Hungary's bailout is $25.1 billion. Sure, we are talking about an entire country needing a bailout. Just the thought of country bailouts is imposing. This amount, though, pales by comparison to the $122.8 billion the Treasury has extended to AIG alone (see Explaining the Financial Crisis to Students). Keeping focus on the financial magnitude of government intervention, AIG is receiving close to five times what the whole country of Hungary will receive. To borrow a concept recently used by Jim Chen over at Moneylaw to refer to a greater magnitude of financial measurement, we might say "Now that's a lot of Smoots!" Of course, we might wonder if $25.1 billion will be enough for Hungary (or, whether AIG will stop at $122.8 billion).

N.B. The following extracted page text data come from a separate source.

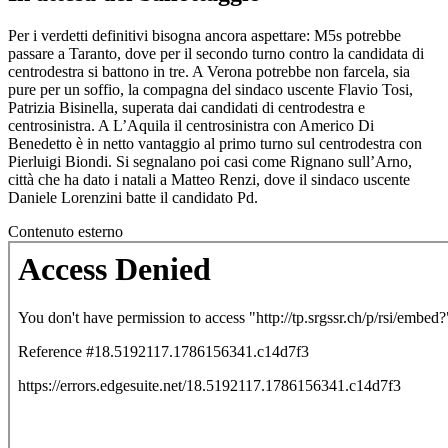
Per i verdetti definitivi bisogna ancora aspettare: M5s potrebbe
passare a Taranto, dove per il secondo turno contro la candidata di
centrodestra si battono in tre. A Verona potrebbe non farcela, sia
pure per un soffio, la compagna del sindaco uscente Flavio Tosi,
Patrizia Bisinella, superata dai candidati di centrodestra e
centrosinistra. A L’Aquila il centrosinistra con Americo Di
Benedetto è in netto vantaggio al primo turno sul centrodestra con
Pierluigi Biondi. Si segnalano poi casi come Rignano sull’Arno,
città che ha dato i natali a Matteo Renzi, dove il sindaco uscente
Daniele Lorenzini batte il candidato Pd.
Contenuto esterno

Dominique Strauss-Khan, Managing Director of the IMF, spoke recently about the need of the IMF to be in a position to act quickly to respond to financial crises in emerging markets. It seems that the IMF's proactive stance was a wise route. One can hope that these early interventions by the IMF will help ease the ride of this financial crisis in developing countries. Time will tell in the end, just how much intervention will be needed in developing economies.